DRV8880 Stepper Motor Driver Carrier
DRV8880 stepper motor driver carrier with dimensions.
This product is a carrier board or breakout board for TI’s DRV8880 stepper motor driver; we therefore recommend careful reading of the DRV8880 datasheet (2MB pdf) before using this product. This stepper motor driver lets you control one bipolar stepper motor at up to 1.6 A output current per coil (see the Power Dissipation Considerations section below for more information).

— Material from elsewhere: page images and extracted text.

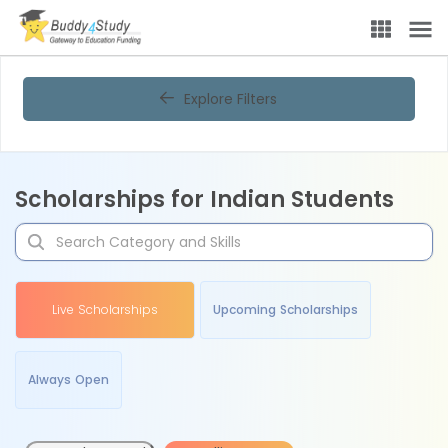
Explore Filters
Scholarships for Indian Students
Live Scholarships
Upcoming Scholarships
Always Open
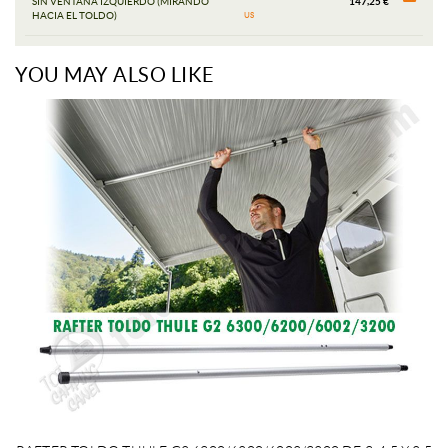
SIN VENTANA IZQUIERDO (MIRANDO
147,25 €
HACIA EL TOLDO)
US
YOU MAY ALSO LIKE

Here are some of the driver’s key features:
- Simple step and direction control interface
- Six different step resolutions: full-step, half-step, non-circular half-step, 1/4-step, 1/8-step, and 1/16-step
- Adjustable current control lets you set the maximum current output with a potentiometer, which lets you use voltages above your stepper motor’s rated voltage to achieve higher step rates
- Digital inputs for dynamically scaling the current limit to 25%, 50%, 75%, or 100% of the limit set by the potentiometer, which lets you reduce power consumption in situations where full speed or torque is not required
- Ten different decay mode options:
- AutoTune (enabled by default): automatically selects the decay mode each PWM cycle for optimal current regulation performance and to compensate for motor variation and aging effects
- Fixed decay modes: nine different combinations of mixed, fast, and slow decay on increasing and decreasing steps
- 6.5 V to 45 V supply voltage range
- Built-in regulator (no external logic voltage supply needed)
- Can interface directly with 3.3 V and 5 V systems
- Over-temperature thermal shutdown, over-current shutdown, short circuit protection, and under-voltage lockout
- 4-layer, 2 oz copper PCB for improved heat dissipation
- Exposed solderable ground pad below the driver IC on the bottom of the PCB
- Module size, pinout, and interface match those of our A4988 stepper motor driver carriers in most respects (see the bottom of this page for more information)
This product ships with all surface-mount components—including the DRV8880 driver IC—installed as shown in the product picture.
For alternative, pin-compatible stepper motor drivers, consider our DRV8825 carrier, DRV8834 carrier, or MP6500 carrier. The DRV8825 and MP6500 can deliver more current, and the DRV8834 operates down to 2.5 V, making it suitable for low-voltage applications.
Some unipolar stepper motors (e.g. those with six or eight leads) can be controlled by this driver as bipolar stepper motors. For more information, please see the frequently asked questions. Unipolar motors with five leads be used with this driver.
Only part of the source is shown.